** About this exercise **
In the entries below, begin at the line with "Je ne peux pas envoyer de messages privés !" and stop after the line with "Магазины сети"; output those lines exactly and omit the pictures.

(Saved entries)
********************

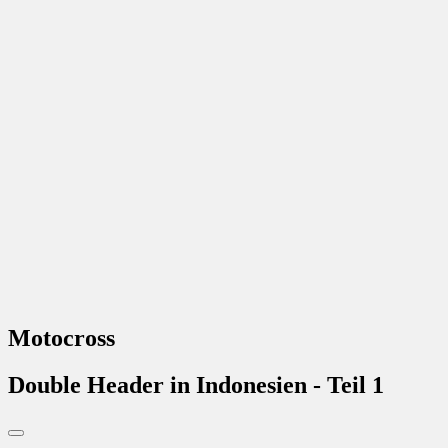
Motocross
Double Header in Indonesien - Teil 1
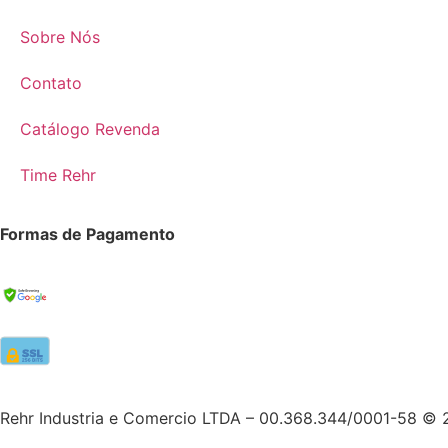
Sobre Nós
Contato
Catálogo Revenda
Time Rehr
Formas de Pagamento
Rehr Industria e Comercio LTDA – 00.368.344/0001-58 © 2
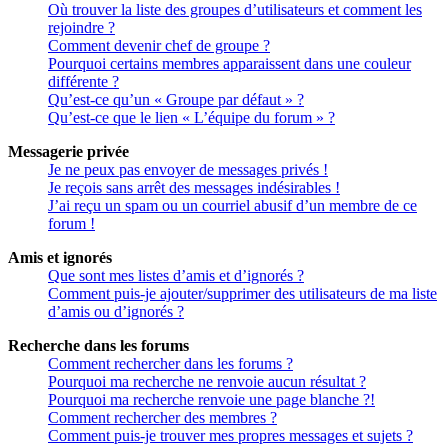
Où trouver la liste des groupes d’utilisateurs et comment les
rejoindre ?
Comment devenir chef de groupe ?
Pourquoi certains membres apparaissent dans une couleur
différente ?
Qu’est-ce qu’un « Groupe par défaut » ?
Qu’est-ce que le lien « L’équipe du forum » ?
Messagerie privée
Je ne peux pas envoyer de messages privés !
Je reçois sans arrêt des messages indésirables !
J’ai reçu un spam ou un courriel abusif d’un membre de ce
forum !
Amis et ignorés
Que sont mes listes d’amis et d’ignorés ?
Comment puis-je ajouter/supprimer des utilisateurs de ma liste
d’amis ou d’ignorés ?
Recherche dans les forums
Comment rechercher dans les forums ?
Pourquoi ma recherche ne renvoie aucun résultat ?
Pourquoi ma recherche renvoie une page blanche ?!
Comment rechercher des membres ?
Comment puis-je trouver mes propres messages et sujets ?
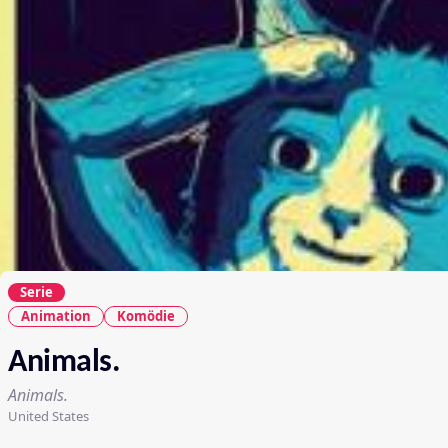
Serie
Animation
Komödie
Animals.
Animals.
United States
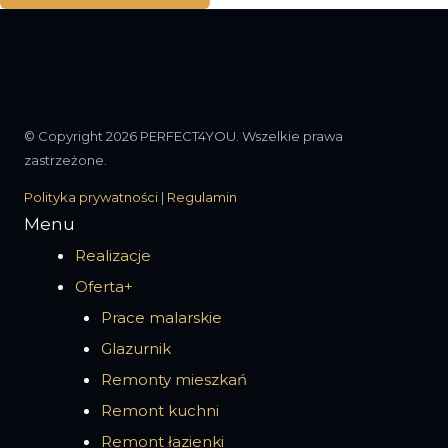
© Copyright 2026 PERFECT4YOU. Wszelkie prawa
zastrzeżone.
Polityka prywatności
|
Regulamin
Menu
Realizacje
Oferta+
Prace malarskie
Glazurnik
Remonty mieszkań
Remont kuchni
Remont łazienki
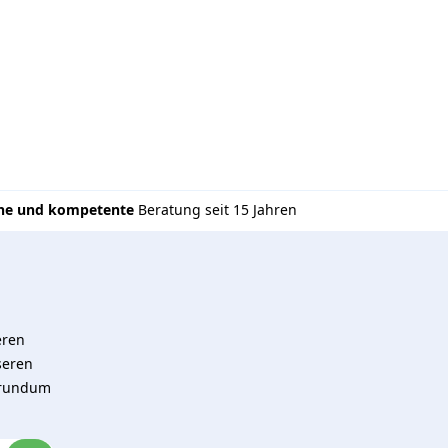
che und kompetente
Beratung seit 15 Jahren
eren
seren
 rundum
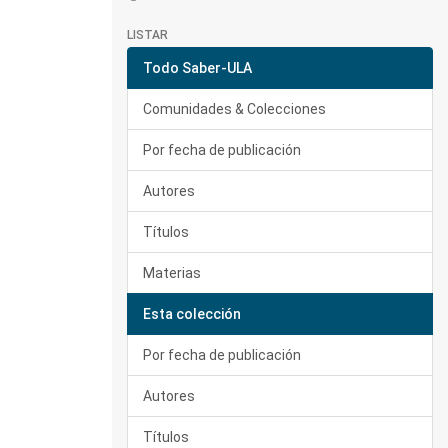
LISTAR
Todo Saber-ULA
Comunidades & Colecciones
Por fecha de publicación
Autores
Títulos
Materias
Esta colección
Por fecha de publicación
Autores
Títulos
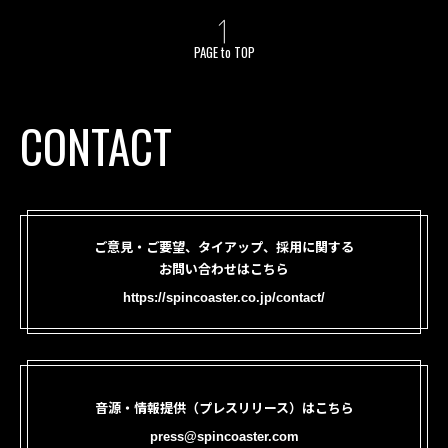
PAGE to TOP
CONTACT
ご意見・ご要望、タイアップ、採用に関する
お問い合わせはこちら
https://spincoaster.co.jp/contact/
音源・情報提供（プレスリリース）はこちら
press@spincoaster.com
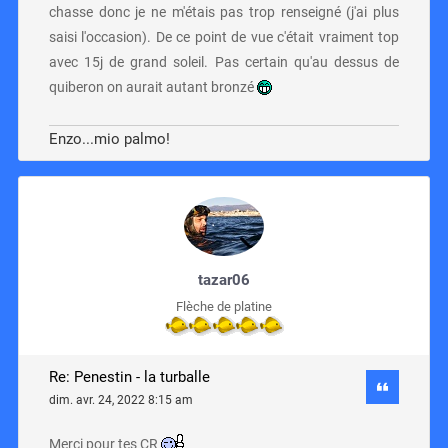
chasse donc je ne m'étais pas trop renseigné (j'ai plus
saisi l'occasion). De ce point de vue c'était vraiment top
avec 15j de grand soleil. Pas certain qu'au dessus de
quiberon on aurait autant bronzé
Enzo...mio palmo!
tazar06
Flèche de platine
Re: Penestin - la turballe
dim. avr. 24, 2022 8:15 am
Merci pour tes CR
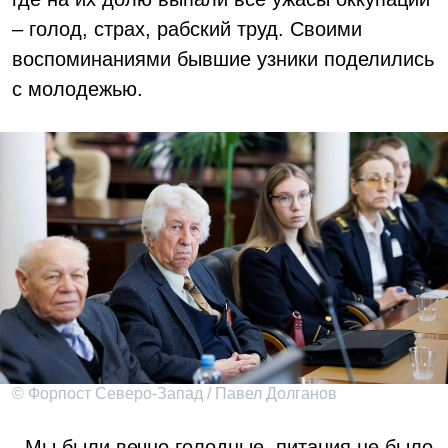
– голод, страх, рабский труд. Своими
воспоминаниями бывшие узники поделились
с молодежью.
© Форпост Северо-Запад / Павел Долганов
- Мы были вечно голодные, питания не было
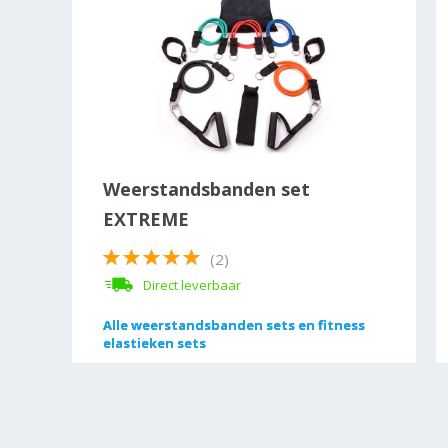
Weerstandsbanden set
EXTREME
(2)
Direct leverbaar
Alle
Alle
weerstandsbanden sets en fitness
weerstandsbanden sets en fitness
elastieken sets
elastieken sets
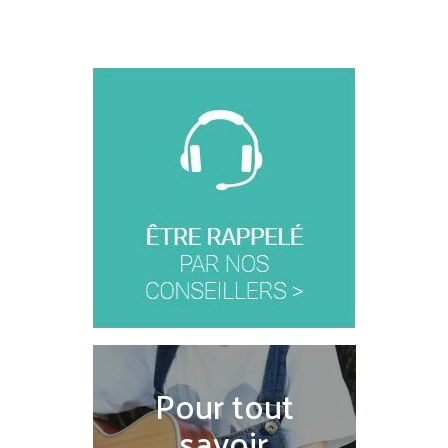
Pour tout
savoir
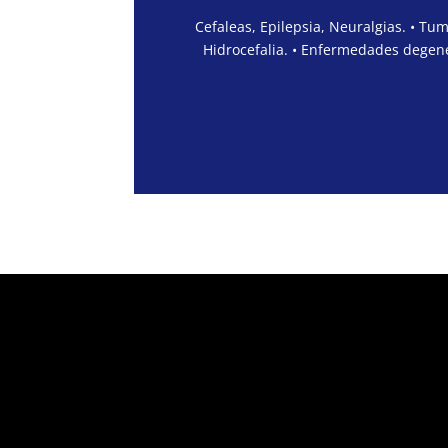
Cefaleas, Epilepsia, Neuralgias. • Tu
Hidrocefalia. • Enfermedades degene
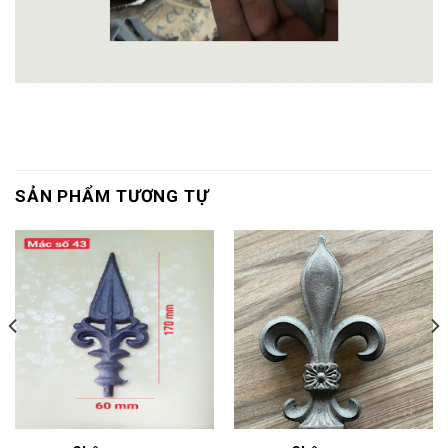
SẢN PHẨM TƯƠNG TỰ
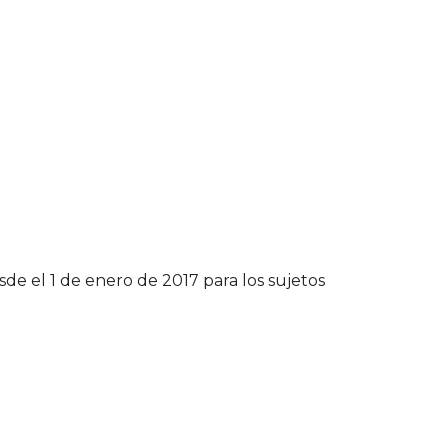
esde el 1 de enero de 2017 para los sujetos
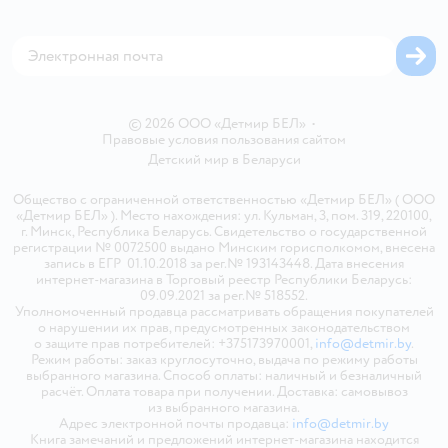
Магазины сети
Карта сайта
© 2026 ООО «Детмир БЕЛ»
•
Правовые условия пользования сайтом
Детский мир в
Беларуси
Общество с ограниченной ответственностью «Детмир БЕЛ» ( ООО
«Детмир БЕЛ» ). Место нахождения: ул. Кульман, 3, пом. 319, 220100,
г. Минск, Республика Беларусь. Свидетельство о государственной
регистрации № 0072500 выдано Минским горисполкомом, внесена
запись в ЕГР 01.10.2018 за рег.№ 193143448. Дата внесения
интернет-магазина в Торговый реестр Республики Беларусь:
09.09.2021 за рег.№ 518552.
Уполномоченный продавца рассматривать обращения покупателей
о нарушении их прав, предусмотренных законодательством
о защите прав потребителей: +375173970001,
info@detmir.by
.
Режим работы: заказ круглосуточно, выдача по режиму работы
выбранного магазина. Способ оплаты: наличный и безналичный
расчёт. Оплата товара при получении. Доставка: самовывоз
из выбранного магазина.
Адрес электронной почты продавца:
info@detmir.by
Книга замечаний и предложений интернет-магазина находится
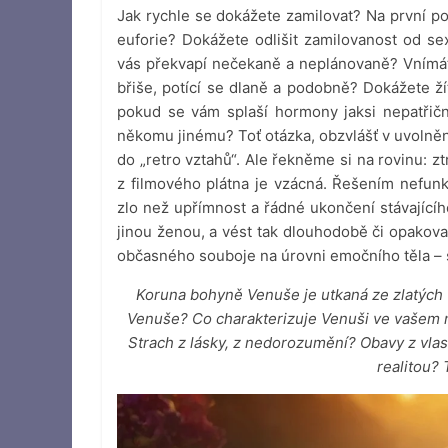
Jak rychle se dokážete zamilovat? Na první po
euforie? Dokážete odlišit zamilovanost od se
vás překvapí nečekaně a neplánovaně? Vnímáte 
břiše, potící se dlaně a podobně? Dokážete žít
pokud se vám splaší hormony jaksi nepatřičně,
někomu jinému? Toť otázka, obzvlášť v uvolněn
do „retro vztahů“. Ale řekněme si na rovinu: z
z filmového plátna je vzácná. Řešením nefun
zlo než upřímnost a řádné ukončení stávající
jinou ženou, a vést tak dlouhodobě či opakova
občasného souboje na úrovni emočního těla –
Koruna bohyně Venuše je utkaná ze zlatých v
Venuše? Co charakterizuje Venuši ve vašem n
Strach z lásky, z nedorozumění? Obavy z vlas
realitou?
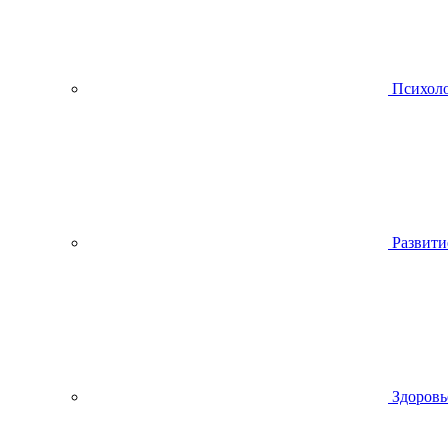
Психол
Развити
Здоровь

********************

** Result of this task **
Je ne peux pas envoyer de messages privés !
Je reçois sans arrêt des messages indésirables !
J’ai reçu un spam ou un courriel abusif d’un membre de ce
forum !
Amis et ignorés
Que sont mes listes d’amis et d’ignorés ?
Comment puis-je ajouter/supprimer des utilisateurs de ma liste
d’amis ou d’ignorés ?
Recherche dans les forums
Comment rechercher dans les forums ?
Pourquoi ma recherche ne renvoie aucun résultat ?
Pourquoi ma recherche renvoie une page blanche ?!
Comment rechercher des membres ?
Comment puis-je trouver mes propres messages et sujets ?
Serie
Animation
Komödie
Animals.
Animals.
United States
© Copyright 2026 PERFECT4YOU. Wszelkie prawa
zastrzeżone.
Polityka prywatności
|
Regulamin
Menu
Realizacje
Oferta+
Prace malarskie
Glazurnik
Remonty mieszkań
Remont kuchni
Remont łazienki
che und kompetente
Beratung seit 15 Jahren
eren
seren
 rundum
LISTAR
Todo Saber-ULA
Comunidades & Colecciones
Por fecha de publicación
Autores
Títulos
Materias
Esta colección
Por fecha de publicación
Autores
Títulos
PAGE to TOP
CONTACT
ご意見・ご要望、タイアップ、採用に関する
お問い合わせはこちら
https://spincoaster.co.jp/contact/
音源・情報提供（プレスリリース）はこちら
press@spincoaster.com
chasse donc je ne m'étais pas trop renseigné (j'ai plus
saisi l'occasion). De ce point de vue c'était vraiment top
avec 15j de grand soleil. Pas certain qu'au dessus de
quiberon on aurait autant bronzé
Enzo...mio palmo!
tazar06
Flèche de platine
Re: Penestin - la turballe
dim. avr. 24, 2022 8:15 am
Merci pour tes CR
– голод, страх, рабский труд. Своими
воспоминаниями бывшие узники поделились
с молодежью.
© Форпост Северо-Запад / Павел Долганов
- Мы были вечно голодные, питания не было
Weerstandsbanden set
EXTREME
(2)
Direct leverbaar
Alle
Alle
weerstandsbanden sets en fitness
weerstandsbanden sets en fitness
elastieken sets
elastieken sets
Pour tout
savoir
Cefaleas, Epilepsia, Neuralgias. • Tu
Hidrocefalia. • Enfermedades degene
SẢN PHẨM TƯƠNG TỰ
esde el 1 de enero de 2017 para los sujetos
Магазины сети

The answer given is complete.